Gokul Ravi earns Innovation Award in ICCAD Quantum Computing for Drug Discovery Challenge

Prof. Ravi and his coauthors won the award for their development of CAFQA, which uses classical simulation to bootstrap variational quantum algorithms, enabling more accurate ground state energy estimation.
Prof. Gokul Ravi
Prof. Gokul Ravi

Prof. Gokul Ravi and his coauthors have received the Innovation Award in the first-ever Quantum Computing for Drug Discovery Challenge at the 2023 IEEE/ACM International Conference on Computer-Aided Design (ICCAD). The team was recognized for their exceptional work on the extension of classical computing techniques to variational quantum algorithms, as described in their paper “CAFQA: A Classical Simulation Bootstrap for Variational Quantum Algorithms.”

ICCAD, taking place October 29-November 2 in San Francisco, CA, is the leading global conference for computer-aided design. It aims to promote the advancement of the field and related technology by providing a forum for professionals to share new ideas and research topics.

This year was the first iteration of the ICCAD Quantum Computing for Drug Discovery Challenge, a multi-month competition that tasks researchers with addressing drug discovery-related problems that require quantum algorithms. The challenge is open to teams across the world; this year, 73 teams from 12 different countries competed, and just one was selected to receive the Innovation Award.

The winning solution developed by Ravi and his coauthors is CAFQA, a Clifford Ansatz For Quantum Accuracy, a classical computing method that bootstraps variational quantum algorithms in order to more accurately estimate the ground state energy of molecules. Quantum computing is essential in drug discovery and molecular chemistry more broadly, as it allows researchers to study and understand molecules at the most fundamental level, where quantum mechanical properties can be observed. 

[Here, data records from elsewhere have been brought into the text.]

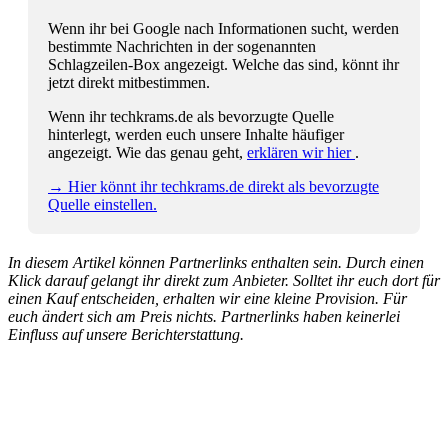
Wenn ihr bei Google nach Informationen sucht, werden
bestimmte Nachrichten in der sogenannten
Schlagzeilen-Box angezeigt. Welche das sind, könnt ihr
jetzt direkt mitbestimmen.
Wenn ihr techkrams.de als bevorzugte Quelle
hinterlegt, werden euch unsere Inhalte häufiger
angezeigt. Wie das genau geht,
erklären wir hier
.
→ Hier könnt ihr techkrams.de direkt als bevorzugte
Quelle einstellen.
In diesem Artikel können Partnerlinks enthalten sein. Durch einen
Klick darauf gelangt ihr direkt zum Anbieter. Solltet ihr euch dort für
einen Kauf entscheiden, erhalten wir eine kleine Provision. Für
euch ändert sich am Preis nichts. Partnerlinks haben keinerlei
Einfluss auf unsere Berichterstattung.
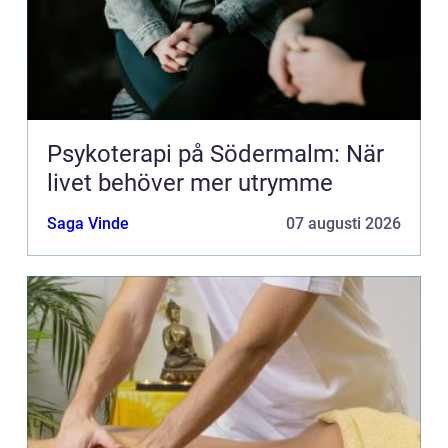
Psykoterapi på Södermalm: När
livet behöver mer utrymme
Saga Vinde
07 augusti 2026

“The discovery of novel drugs is heavily dependent on a better understanding of chemical reactions and how different molecules interact with each other in different environments,” said Ravi. “Quantum computing is critical in this area because of its utility in understanding the behavior of these molecules at the subatomic level.”

A graphical representation demonstrating the advantages of CAFQA over quantum search methods.
The red box on the left shows the CAFQA framework. CAFQA performs ansatz parameter tuning inspired by traditional variational quantum algorithms. But CAFQA’s tuning is suitable for classical computers since it restricts the search space to the Clifford space alone. The search space is discrete and is searched with Bayesian Optimization. Although the search space is limited, its evaluation is classically efficient and noise-free. On the other hand, traditional quantum variational tuning, while salable and suited to the entire quantum space, is extremely noisy in the NISQ era. Once CAFQA finds a suitable Clifford initialization, traditional/VQA tuning is performed (blue box/right), leading to faster and more accurate convergence.

CAFQA harnesses the simplicity and efficiency of classical computing methods to run variational quantum algorithms. This enables significantly faster, more accurate estimations of ground state energy, which is required in order to break up molecules into their subatomic components. In addition to its improvements in speed and accuracy, its reliance on classical simulation methods means that CAFQA is much easier to run on quanum devices, which are hampered by qubit noise and high costs. 

In sum, CAFQA is a powerful tool that allows researchers across the quantum computing and molecular chemistry disciplines to better break down and understand the fundamental functions, behaviors, and interactions of molecules, an essential part of developing new drugs. 

“CAFQA is a vital step forward in the important future domain of hybrid quantum-classical computing,” said Ravi.